Assignment: Exactly the lines below starting at the line with "Bước 4: Ngân hàng giải phóng bảo lãnh" and ending at the line with "leadership al" are wanted, with both ends included. Leave out the pictures and add no other lines.

Dataset items:
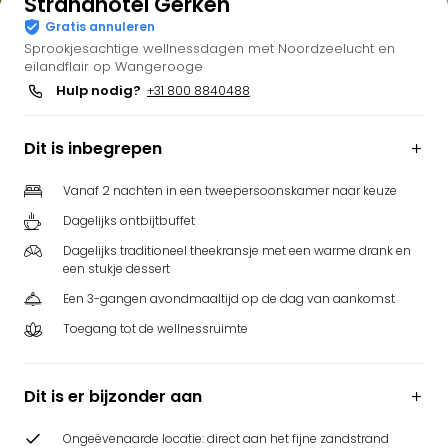
Strandhotel Gerken
Gratis annuleren
Sprookjesachtige wellnessdagen met Noordzeelucht en
eilandflair op Wangerooge
Hulp nodig?
+31 800 8840488
Dit is inbegrepen
Vanaf 2 nachten in een tweepersoonskamer naar keuze
Dagelijks ontbijtbuffet
Dagelijks traditioneel theekransje met een warme drank en
een stukje dessert
Een 3-gangen avondmaaltijd op de dag van aankomst
Toegang tot de wellnessruimte
Dit is er bijzonder aan
Ongeëvenaarde locatie: direct aan het fijne zandstrand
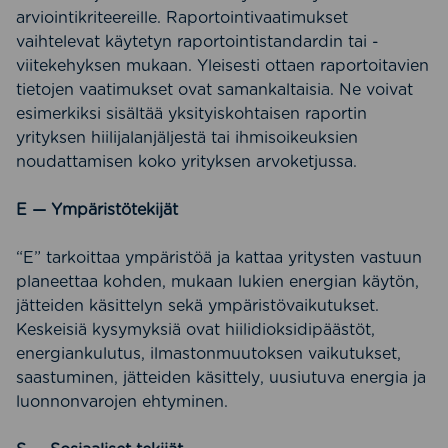
arviointikriteereille. Raportointivaatimukset
vaihtelevat käytetyn raportointistandardin tai -
viitekehyksen mukaan. Yleisesti ottaen raportoitavien
tietojen vaatimukset ovat samankaltaisia. Ne voivat
esimerkiksi sisältää yksityiskohtaisen raportin
yrityksen hiilijalanjäljestä tai ihmisoikeuksien
noudattamisen koko yrityksen arvoketjussa.
E — Ympäristötekijät
“E” tarkoittaa ympäristöä ja kattaa yritysten vastuun
planeettaa kohden, mukaan lukien energian käytön,
jätteiden käsittelyn sekä ympäristövaikutukset.
Keskeisiä kysymyksiä ovat hiilidioksidipäästöt,
energiankulutus, ilmastonmuutoksen vaikutukset,
saastuminen, jätteiden käsittely, uusiutuva energia ja
luonnonvarojen ehtyminen.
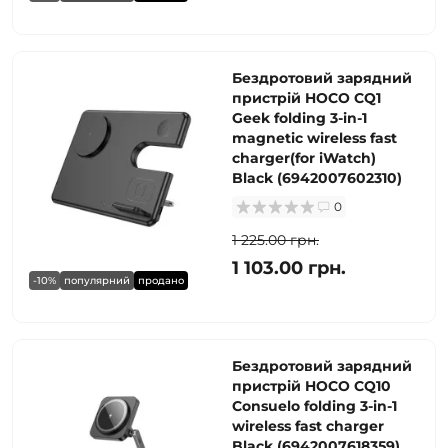
Бездротовий зарядний
пристрій HOCO CQ1
Geek folding 3-in-1
magnetic wireless fast
charger(for iWatch)
Black (6942007602310)
0
1 225.00 грн.
1 103.00 грн.
-10%
популярний
продано
Бездротовий зарядний
пристрій HOCO CQ10
Consuelo folding 3-in-1
wireless fast charger
Black (6942007618359)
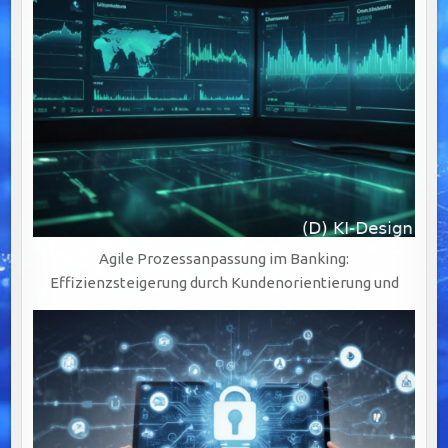
TRANSPARENZ
Agile Prozessanpassung im Banking:
Effizienzsteigerung durch Kundenorientierung und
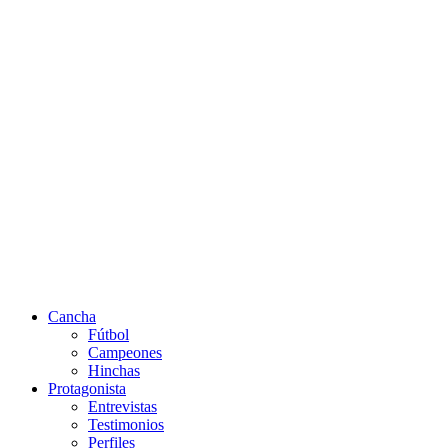
Cancha
Fútbol
Campeones
Hinchas
Protagonista
Entrevistas
Testimonios
Perfiles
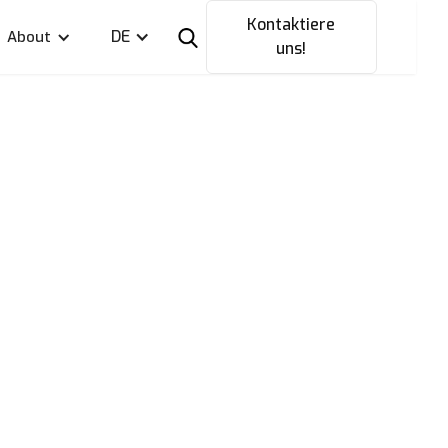
Kontaktiere
DE
About
uns!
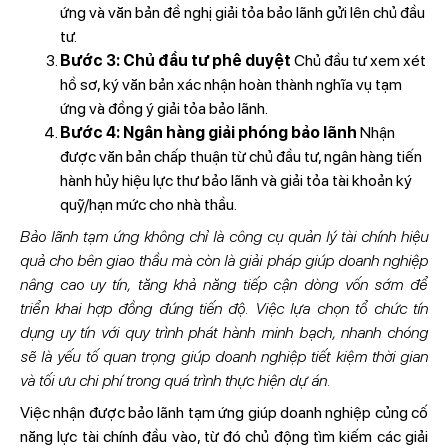
ứng và văn bản đề nghị giải tỏa bảo lãnh gửi lên chủ đầu
tư.
Bước 3: Chủ đầu tư phê duyệt
Chủ đầu tư xem xét
hồ sơ, ký văn bản xác nhận hoàn thành nghĩa vụ tạm
ứng và đồng ý giải tỏa bảo lãnh.
Bước 4: Ngân hàng giải phóng bảo lãnh
Nhận
được văn bản chấp thuận từ chủ đầu tư, ngân hàng tiến
hành hủy hiệu lực thư bảo lãnh và giải tỏa tài khoản ký
quỹ/hạn mức cho nhà thầu.
Bảo lãnh tạm ứng không chỉ là công cụ quản lý tài chính hiệu
quả cho bên giao thầu mà còn là giải pháp giúp doanh nghiệp
nâng cao uy tín, tăng khả năng tiếp cận dòng vốn sớm để
triển khai hợp đồng đúng tiến độ. Việc lựa chọn tổ chức tín
dụng uy tín với quy trình phát hành minh bạch, nhanh chóng
sẽ là yếu tố quan trọng giúp doanh nghiệp tiết kiệm thời gian
và tối ưu chi phí trong quá trình thực hiện dự án.
Việc nhận được bảo lãnh tạm ứng giúp doanh nghiệp củng cố
năng lực tài chính đầu vào, từ đó chủ động tìm kiếm các giải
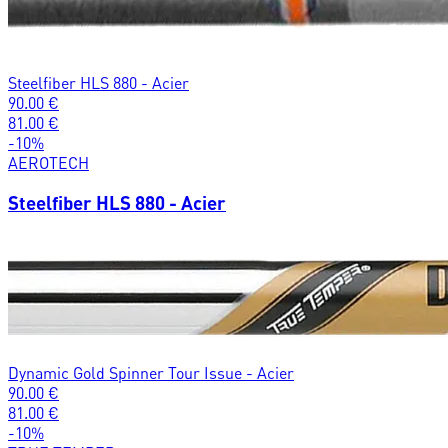
Steelfiber HLS 880 - Acier
90.00
€
81.00
€
-
10
%
AEROTECH
Steelfiber HLS 880 - Acier
Dynamic Gold Spinner Tour Issue - Acier
90.00
€
81.00
€
-
10
%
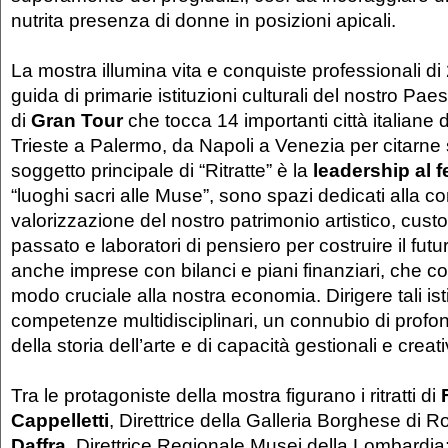
nutrita presenza di donne in posizioni apicali.
La mostra illumina vita e conquiste professionali di
guida di primarie istituzioni culturali del nostro Pae
di
Gran Tour
che tocca 14 importanti città italiane
Trieste a Palermo, da Napoli a Venezia per citarne s
soggetto principale di “Ritratte” è la
leadership al 
“luoghi sacri alle Muse”, sono spazi dedicati alla c
valorizzazione del nostro patrimonio artistico, custo
passato e laboratori di pensiero per costruire il futu
anche imprese con bilanci e piani finanziari, che co
modo cruciale alla nostra economia. Dirigere tali is
competenze multidisciplinari, un connubio di pro
della storia dell’arte e di capacità gestionali e creat
Tra le protagoniste della mostra figurano i ritratti di
Cappelletti
, Direttrice della Galleria Borghese di 
Daffra
, Direttrice Regionale Musei della Lombardia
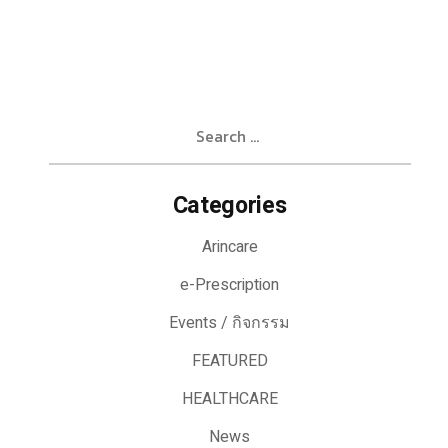
Search
for:
Categories
Arincare
e-Prescription
Events / กิจกรรม
FEATURED
HEALTHCARE
News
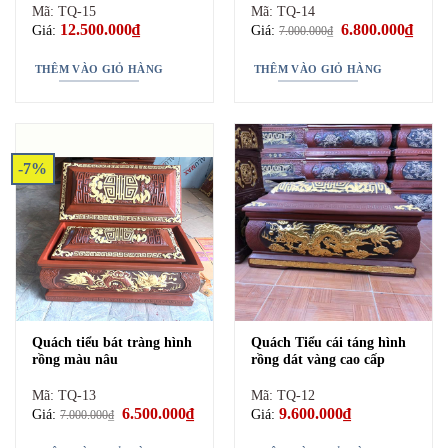
Mã: TQ-15
Mã: TQ-14
12.500.000
₫
Giá
6.800.000
₫
Giá
Giá:
Giá:
7.000.000
₫
gốc
hiện
là:
tại
7.000.000₫.
là:
THÊM VÀO GIỎ HÀNG
THÊM VÀO GIỎ HÀNG
6.800
-7%
Quách tiểu bát tràng hình
Quách Tiểu cái táng hình
rồng màu nâu
rồng dát vàng cao cấp
Mã: TQ-13
Mã: TQ-12
Quách tiểu sành Bát Tràng (gốm đất đỏ)
Giá
6.500.000
₫
Giá
9.600.000
₫
Giá:
Giá:
7.000.000
₫
gốc
hiện
là:
tại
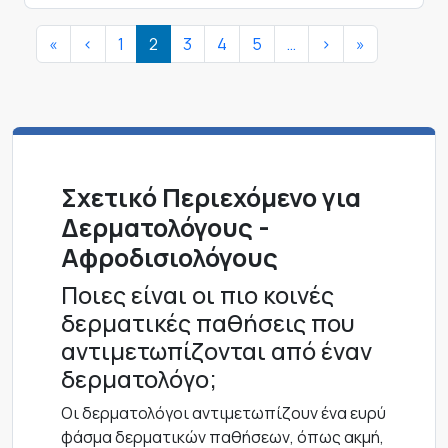
Σελιδοποίηση
First page
Προηγούμενη σελίδα
Next page
Last page
«
<
1
2
3
4
5
…
>
»
Σχετικό Περιεχόμενο για
Δερματολόγους -
Αφροδισιολόγους
Ποιες είναι οι πιο κοινές
δερματικές παθήσεις που
αντιμετωπίζονται από έναν
δερματολόγο;
Οι δερματολόγοι αντιμετωπίζουν ένα ευρύ
φάσμα δερματικών παθήσεων, όπως ακμή,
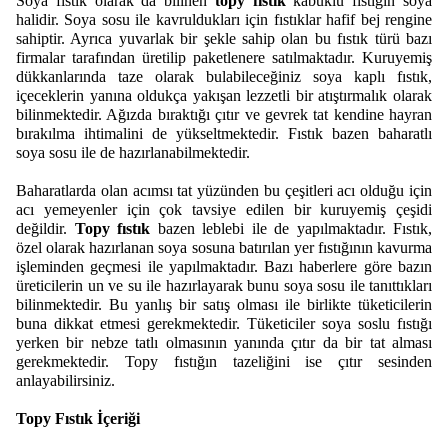
Soya fıstık olarak da bilinen
topy fıstık
kabuklu fıstığın soya
halidir. Soya sosu ile kavruldukları için fıstıklar hafif bej rengine
sahiptir. Ayrıca yuvarlak bir şekle sahip olan bu fıstık türü bazı
firmalar tarafından üretilip paketlenere satılmaktadır. Kuruyemiş
dükkanlarında taze olarak bulabileceğiniz soya kaplı fıstık,
içeceklerin yanına oldukça yakışan lezzetli bir atıştırmalık olarak
bilinmektedir. Ağızda bıraktığı çıtır ve gevrek tat kendine hayran
bırakılma ihtimalini de yükseltmektedir. Fıstık bazen baharatlı
soya sosu ile de hazırlanabilmektedir.
Baharatlarda olan acımsı tat yüzünden bu çeşitleri acı olduğu için
acı yemeyenler için çok tavsiye edilen bir kuruyemiş çeşidi
değildir.
Topy fıstık
bazen leblebi ile de yapılmaktadır. Fıstık,
özel olarak hazırlanan soya sosuna batırılan yer fıstığının kavurma
işleminden geçmesi ile yapılmaktadır. Bazı haberlere göre bazın
üreticilerin un ve su ile hazırlayarak bunu soya sosu ile tanıttıkları
bilinmektedir. Bu yanlış bir satış olması ile birlikte tüketicilerin
buna dikkat etmesi gerekmektedir. Tüketiciler soya soslu fıstığı
yerken bir nebze tatlı olmasının yanında çıtır da bir tat alması
gerekmektedir. Topy fıstığın tazeliğini ise çıtır sesinden
anlayabilirsiniz.
Topy Fıstık İçeriği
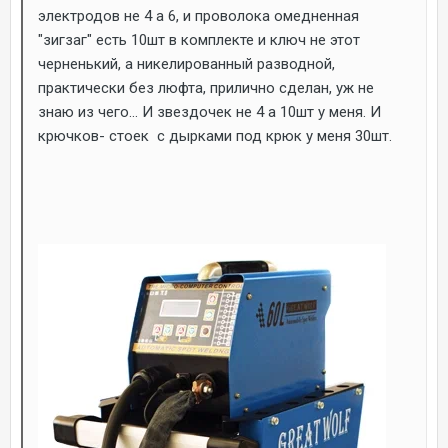
электродов не 4 а 6, и проволока омедненная
"зигзаг" есть 10шт в комплекте и ключ не этот
черненький, а никелированный разводной,
практически без люфта, прилично сделан, уж не
знаю из чего... И звездочек не 4 а 10шт у меня. И
крючков- стоек с дырками под крюк у меня 30шт.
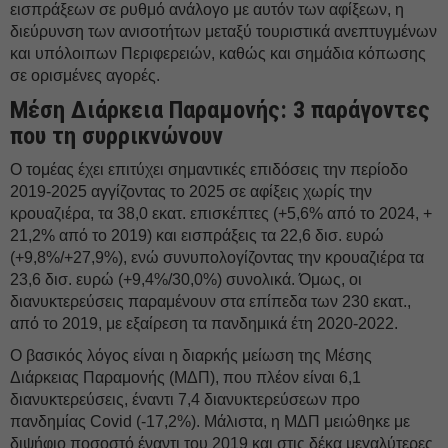
εισπράξεων σε ρυθμό ανάλογο με αυτόν των αφίξεων, η
διεύρυνση των ανισοτήτων μεταξύ τουριστικά ανεπτυγμένων
και υπόλοιπων Περιφερειών, καθώς και σημάδια κόπωσης
σε ορισμένες αγορές.
Μέση Διάρκεια Παραμονής: 3 παράγοντες
που τη συρρικνώνουν
Ο τομέας έχει επιτύχει σημαντικές επιδόσεις την περίοδο
2019-2025 αγγίζοντας το 2025 σε αφίξεις χωρίς την
κρουαζιέρα, τα 38,0 εκατ. επισκέπτες (+5,6% από το 2024, +
21,2% από το 2019) και εισπράξεις τα 22,6 δισ. ευρώ
(+9,8%/+27,9%), ενώ συνυπολογίζοντας την κρουαζιέρα τα
23,6 δισ. ευρώ (+9,4%/30,0%) συνολικά. Όμως, οι
διανυκτερεύσεις παραμένουν στα επίπεδα των 230 εκατ.,
από το 2019, με εξαίρεση τα πανδημικά έτη 2020-2022.
Ο βασικός λόγος είναι η διαρκής μείωση της Μέσης
Διάρκειας Παραμονής (ΜΔΠ), που πλέον είναι 6,1
διανυκτερεύσεις, έναντι 7,4 διανυκτερεύσεων προ
πανδημίας Covid (-17,2%). Μάλιστα, η ΜΔΠ μειώθηκε με
διψήφιο ποσοστό έναντι του 2019 και στις δέκα μεγαλύτερες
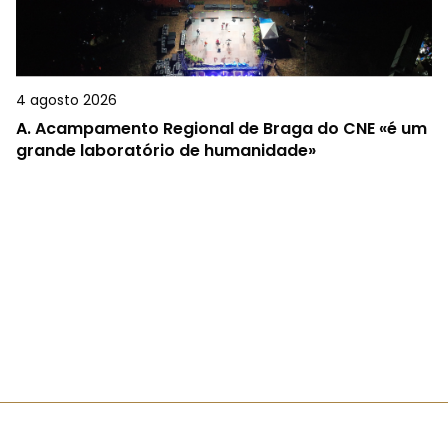
4 agosto 2026
A.
Acampamento Regional de Braga do CNE «é um
grande laboratório de humanidade»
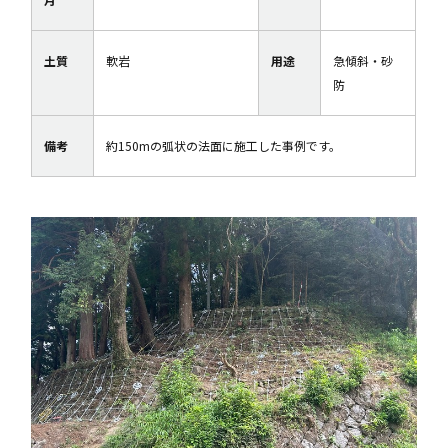
土質
軟岩
用途
急傾斜・砂
防
備考
約150mの弧状の法面に施工した事例です。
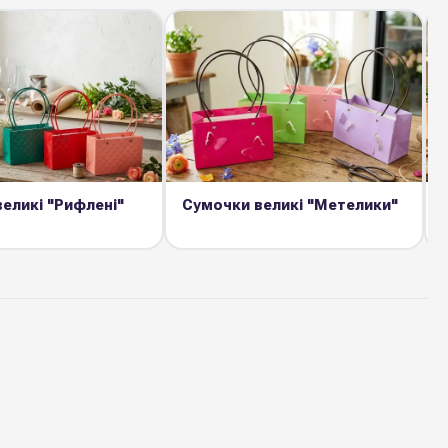
еликі "Рифлені"
Сумочки великі "Метелики"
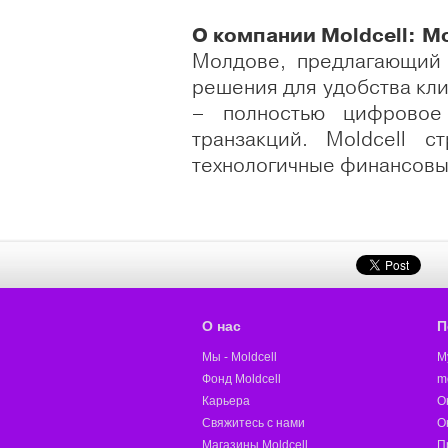
О компании Moldcell: Mo
Молдове, предлагающий
решения для удобства кли
– полностью цифровое
транзакций. Moldcell 
технологичные финансовы
О нас
П
Мы - Moldcell
M
Фонд Moldcell
m
Карьера
О
Свяжитесь с нами
О
Магазины Moldcell
П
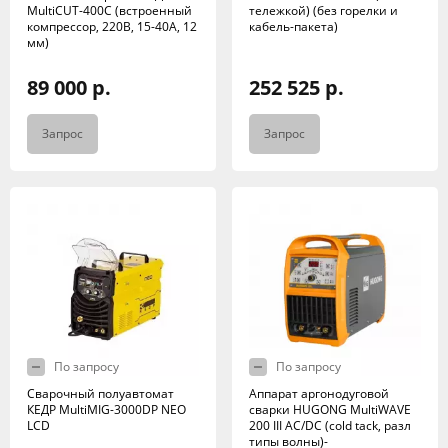
MultiCUT-400C (встроенный
тележкой) (без горелки и
компрессор, 220В, 15-40А, 12
кабель-пакета)
мм)
89 000 р.
252 525 р.
Запрос
Запрос
По запросу
По запросу
Сварочный полуавтомат
Аппарат аргонодуговой
КЕДР MultiMIG-3000DP NEO
сварки HUGONG MultiWAVE
LCD
200 III AC/DC (cold tack, разл
типы волны)-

Result for this task:
Bước 4: Ngân hàng giải phóng bảo lãnh
Nhận
được văn bản chấp thuận từ chủ đầu tư, ngân hàng tiến
hành hủy hiệu lực thư bảo lãnh và giải tỏa tài khoản ký
quỹ/hạn mức cho nhà thầu.
Bảo lãnh tạm ứng không chỉ là công cụ quản lý tài chính hiệu
quả cho bên giao thầu mà còn là giải pháp giúp doanh nghiệp
nâng cao uy tín, tăng khả năng tiếp cận dòng vốn sớm để
triển khai hợp đồng đúng tiến độ. Việc lựa chọn tổ chức tín
dụng uy tín với quy trình phát hành minh bạch, nhanh chóng
sẽ là yếu tố quan trọng giúp doanh nghiệp tiết kiệm thời gian
và tối ưu chi phí trong quá trình thực hiện dự án.
Việc nhận được bảo lãnh tạm ứng giúp doanh nghiệp củng cố
năng lực tài chính đầu vào, từ đó chủ động tìm kiếm các giải
Steelfiber HLS 880 - Acier
90.00
€
81.00
€
-
10
%
AEROTECH
Steelfiber HLS 880 - Acier
Dynamic Gold Spinner Tour Issue - Acier
90.00
€
81.00
€
-
10
%
nutrita presenza di donne in posizioni apicali.
La mostra illumina vita e conquiste professionali di
guida di primarie istituzioni culturali del nostro Pae
di
Gran Tour
che tocca 14 importanti città italiane
Trieste a Palermo, da Napoli a Venezia per citarne s
soggetto principale di “Ritratte” è la
leadership al 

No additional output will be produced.